Input records:
Content starts

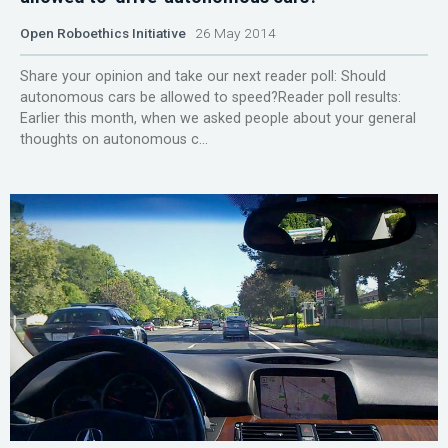
Open Roboethics Initiative
26 May 2014
Share your opinion and take our next reader poll: Should
autonomous cars be allowed to speed?Reader poll results:
Earlier this month, when we asked people about your general
thoughts on autonomous c...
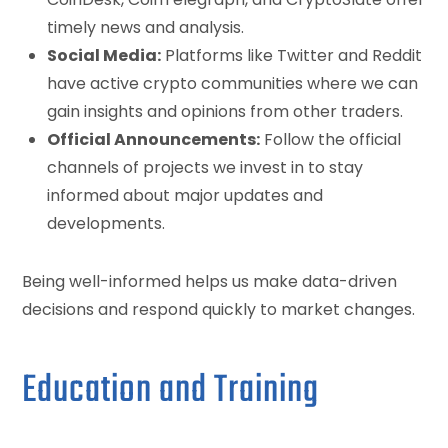
timely news and analysis.
Social Media:
Platforms like Twitter and Reddit
have active crypto communities where we can
gain insights and opinions from other traders.
Official Announcements:
Follow the official
channels of projects we invest in to stay
informed about major updates and
developments.
Being well-informed helps us make data-driven
decisions and respond quickly to market changes.
Education and Training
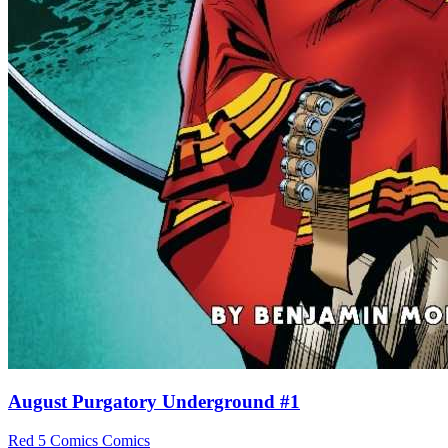
August Purgatory Underground #1
Red 5 Comics
Comics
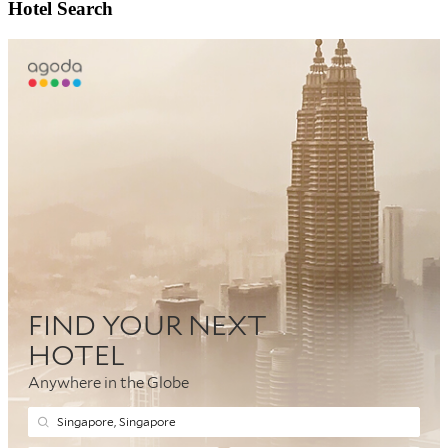
Hotel Search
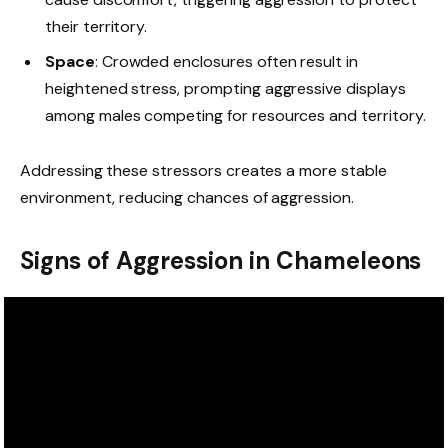
their territory.
Space
: Crowded enclosures often result in
heightened stress, prompting aggressive displays
among males competing for resources and territory.
Addressing these stressors creates a more stable
environment, reducing chances of aggression.
Signs of Aggression in Chameleons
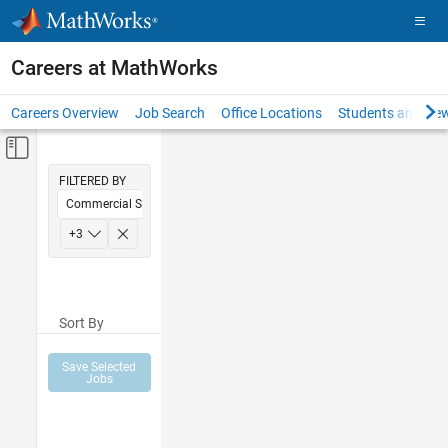
Skip to content
Careers at MathWorks
Careers Overview
Job Search
Office Locations
Students and New
Off-Canvas Navigation Menu Toggle
Main Content
FILTERED BY
Commercial Sales
Inside Sales
+
3
Sales Operations
Office and Administrative Services
Sort By
Save Selected
Jobs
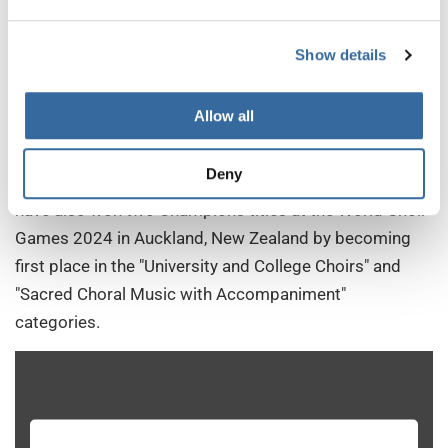
Directed by Dr. Sharon J. Paul, the University of Oregon
Chamber Choir from the USA is a highly selective
Show details
mixed-voice ensemble comprising students from
various academic backgrounds, including music,
Allow all
neuroscience, and education. The choir gained
international acclaim by winning first prize at the 2019
Deny
Grand Prix of Nations in Gothenburg, Sweden. They
have also won two Champions titles at the World Choir
Games 2024 in Auckland, New Zealand by becoming
first place in the "University and College Choirs" and
"Sacred Choral Music with Accompaniment"
categories.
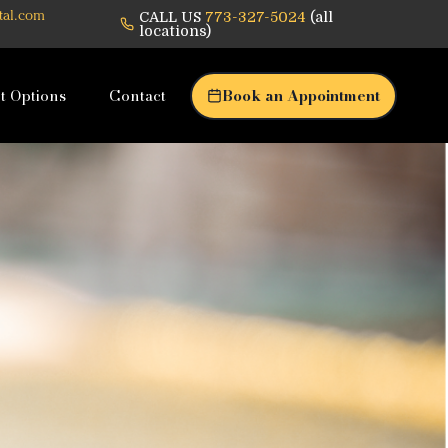
CALL US
773-327-5024
(all
tal.com
locations)
t Options
Contact
Book an Appointment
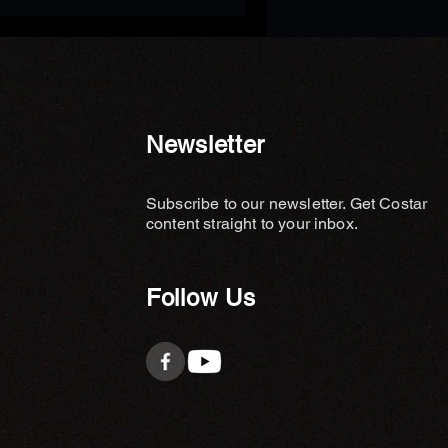
Newsletter
Subscribe to our newsletter. Get Costar
content straight to your inbox.
Follow Us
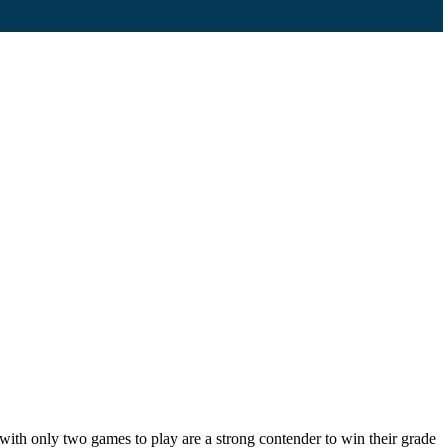
th only two games to play are a strong contender to win their grade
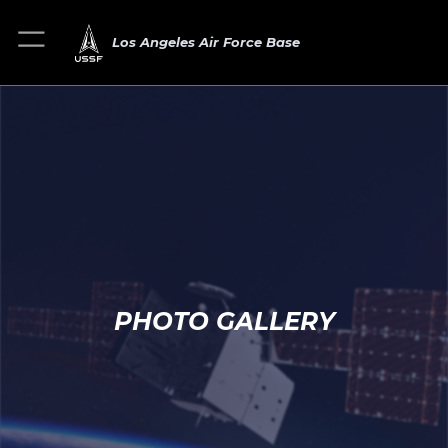
Los Angeles Air Force Base
PHOTO GALLERY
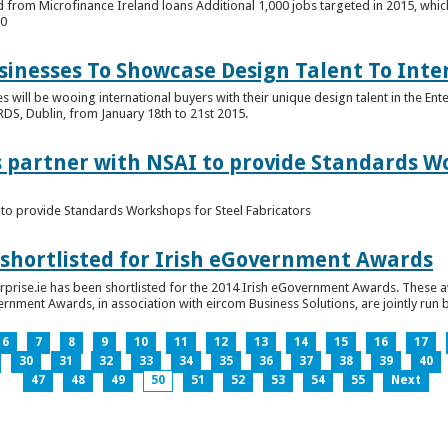
 from Microfinance Ireland loans Additional 1,000 jobs targeted in 2015, whic
00
usinesses To Showcase Design Talent To Int
es will be wooing international buyers with their unique design talent in the En
RDS, Dublin, from January 18th to 21st 2015.
s partner with NSAI to provide Standards W
I to provide Standards Workshops for Steel Fabricators
 shortlisted for Irish eGovernment Awards
prise.ie has been shortlisted for the 2014 Irish eGovernment Awards. These a
rnment Awards, in association with eircom Business Solutions, are jointly run by
6
7
8
9
10
11
12
13
14
15
16
17
30
31
32
33
34
35
36
37
38
39
40
47
48
49
50
51
52
53
54
55
Next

Content ends

Aim of the exercise: Give the listing above again in its entirety, exactly as written and free of images.

Exercise answer:
Open Roboethics Initiative
26 May 2014
Share your opinion and take our next reader poll: Should
autonomous cars be allowed to speed?Reader poll results:
Earlier this month, when we asked people about your general
thoughts on autonomous c...
timely news and analysis.
Social Media:
Platforms like Twitter and Reddit
have active crypto communities where we can
gain insights and opinions from other traders.
Official Announcements:
Follow the official
channels of projects we invest in to stay
informed about major updates and
developments.
Being well-informed helps us make data-driven
decisions and respond quickly to market changes.
Education and Training
August Purgatory Underground #1
Red 5 Comics
Comics
Hotel Search
their territory.
Space
: Crowded enclosures often result in
heightened stress, prompting aggressive displays
among males competing for resources and territory.
Addressing these stressors creates a more stable
environment, reducing chances of aggression.
Signs of Aggression in Chameleons
Skip to content
Careers at MathWorks
Careers Overview
Job Search
Office Locations
Students and New
Off-Canvas Navigation Menu Toggle
Main Content
FILTERED BY
Commercial Sales
Inside Sales
+
3
Sales Operations
Office and Administrative Services
Sort By
Save Selected
Jobs
Directed by Dr. Sharon J. Paul, the University of Oregon
Chamber Choir from the USA is a highly selective
Show details
mixed-voice ensemble comprising students from
various academic backgrounds, including music,
Allow all
neuroscience, and education. The choir gained
international acclaim by winning first prize at the 2019
Deny
Grand Prix of Nations in Gothenburg, Sweden. They
have also won two Champions titles at the World Choir
Games 2024 in Auckland, New Zealand by becoming
first place in the "University and College Choirs" and
"Sacred Choral Music with Accompaniment"
categories.
CALL US
773-327-5024
(all
tal.com
locations)
t Options
Contact
Book an Appointment
Newsletter
Subscribe to our newsletter. Get Costar
content straight to your inbox.
Follow Us
th only two games to play are a strong contender to win their grade
Los Angeles Air Force Base
PHOTO GALLERY
 from Microfinance Ireland loans Additional 1,000 jobs targeted in 2015, whic
00
usinesses To Showcase Design Talent To Int
es will be wooing international buyers with their unique design talent in the En
RDS, Dublin, from January 18th to 21st 2015.
s partner with NSAI to provide Standards W
I to provide Standards Workshops for Steel Fabricators
 shortlisted for Irish eGovernment Awards
prise.ie has been shortlisted for the 2014 Irish eGovernment Awards. These a
rnment Awards, in association with eircom Business Solutions, are jointly run by
6
7
8
9
10
11
12
13
14
15
16
17
30
31
32
33
34
35
36
37
38
39
40
47
48
49
50
51
52
53
54
55
Next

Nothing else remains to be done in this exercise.